Artiste américaine (Glenn Ridge, New Jersey, 1954).

Après des études à State University College de Buffalo, Cindy Sherman s'installe à New York. Depuis 1975, inlassablement, elle prend sa propre image comme sujet, à la fois acteur et metteur en scène, s'interrogeant sur le pouvoir de la représentation humaine. Sa première série de photographies, réalisée de 1977 à 1980, " Untitled film still ", inspirée par les films américains de série B, la présente, en petit format, en starlette, étudiante ou ménagère, femme de la middle class américaine prise dans des intérieurs ou des paysages typiques du monde américain. À partir de 1980, elle réalise des images en couleurs (de plus grande dimension, dès 1981) mettant l'accent, dans des cadrages plus réduits, sur le visage.
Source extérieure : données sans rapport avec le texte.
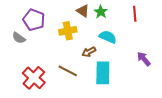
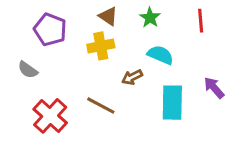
brown triangle: (83, 11) -> (108, 16), moved
gray semicircle: (19, 38) -> (28, 70), moved
cyan rectangle: (103, 73) -> (172, 103), moved

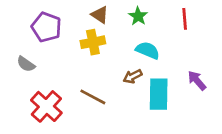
brown arrow: (132, 77) -> (133, 76), moved

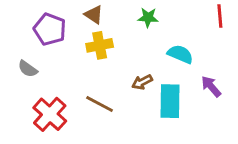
brown triangle: (100, 15) -> (94, 15), moved
green star: (138, 16) -> (148, 18), turned -30
red line: (185, 19) -> (220, 16), moved
cyan semicircle: (148, 50) -> (180, 54), moved

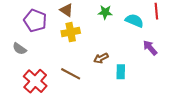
cyan semicircle: (180, 54) -> (134, 21), moved
purple arrow: (211, 86) -> (150, 48), moved
cyan rectangle: (170, 101) -> (121, 72), size x0.6

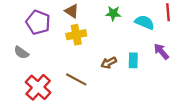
cyan rectangle: (121, 72) -> (133, 60), moved

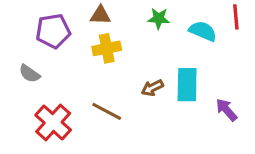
brown triangle: (72, 11) -> (100, 15), turned -32
purple pentagon: (38, 22) -> (53, 31), turned -30
purple arrow: (161, 51) -> (226, 110), moved
cyan rectangle: (133, 60) -> (187, 85), size x1.5

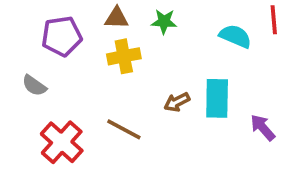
green star: (159, 18) -> (164, 22), moved

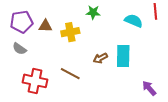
brown triangle: (117, 18) -> (45, 26), moved
purple pentagon: (62, 36) -> (22, 22), moved
purple arrow: (263, 128) -> (149, 88), moved
red cross: (62, 142) -> (35, 81), turned -30

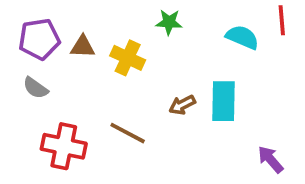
yellow cross: (70, 32) -> (128, 58), turned 36

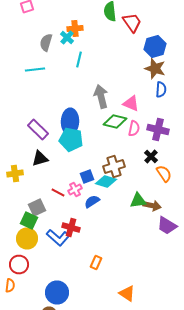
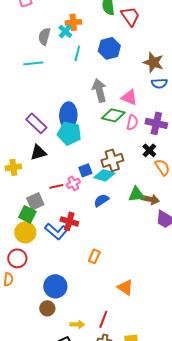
blue hexagon: (155, 46) -> (109, 48), moved
blue semicircle: (161, 90) -> (159, 83), turned 84
red line: (58, 192) -> (56, 186), turned -40
blue semicircle: (92, 202) -> (101, 200), moved

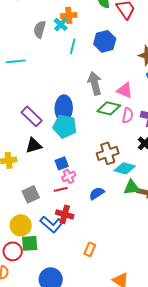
cyan line: (33, 63) -> (16, 61), moved
blue square: (85, 170) -> (62, 163), moved
cyan diamond: (104, 175) -> (125, 168), moved
red line: (56, 186) -> (61, 189), moved
green square: (27, 214) -> (30, 243), moved, turned -30

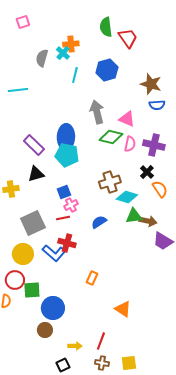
gray square: (31, 194) -> (33, 223), size x1.4
green square: (30, 243) -> (32, 290), moved

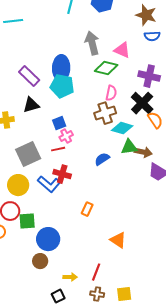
pink semicircle: (130, 144) -> (111, 93), moved
black cross: (147, 172) -> (142, 103), size x1.6
blue semicircle: (99, 222) -> (102, 159), moved

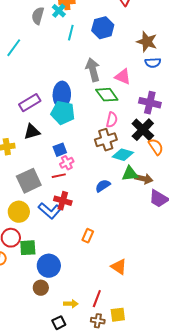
cyan line: (13, 21) -> (14, 48), turned -48
green diamond: (106, 68) -> (107, 95), turned 40
purple rectangle: (29, 76) -> (30, 103), turned -75
yellow square: (124, 294) -> (118, 315), moved

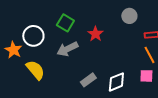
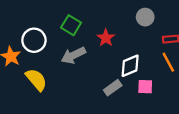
pink square: (146, 76) -> (145, 87), moved
gray rectangle: (88, 80) -> (113, 88), moved
white diamond: (116, 82) -> (130, 66), moved

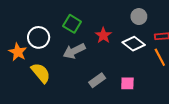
white diamond: (130, 66) -> (134, 44), moved, turned 60
pink square: (145, 87) -> (127, 83), moved
gray rectangle: (113, 88) -> (97, 80), moved

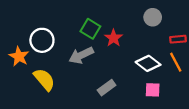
green square: (72, 24) -> (90, 29), moved
white diamond: (134, 44) -> (148, 63), moved
pink square: (127, 83) -> (153, 90), moved

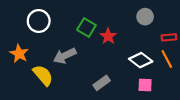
white circle: (42, 40) -> (39, 21), moved
gray arrow: (81, 55) -> (65, 56), moved

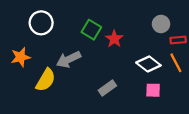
gray circle: (145, 17) -> (161, 24), moved
orange star: (19, 54) -> (21, 57), turned 30
yellow semicircle: (43, 75) -> (46, 80), turned 70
À une série de portraits allongés, accentuant les jeux de lumière, succèdent des plans de visages. En 1983, pour la revue Interview, elle exécute des photos de mode parodiques. À partir de 1984, le caractère dramatique des sujets s'intensifie, accentuant la valeur psychologique de sentiments, comme l'angoisse, la peur ; il s'intègre en 1985-86 dans un univers de rêve et de cauchemar, forçant les aspects monstrueux du visage, soutenu par l'usage d'accessoires, cornes, oreilles de diable et un maquillage outrancier. En 1987, elle exécute des natures mortes souvent ignobles avec des immondices et des déchets et où le visage n'apparaît plus que sous forme de substitut : habit, lunette ou perruque. Plus récemment elle se métamorphose en personnage de la période révolutionnaire dans la série, " Citoyens-Citoyennes " (1989). Son œuvre a fait l'objet d'expositions en 1987 au Whitney Museum de New York, en 1989 au musée de La Roche-sur-Yon, et au Kunstmuseum de Lucerne en 1996.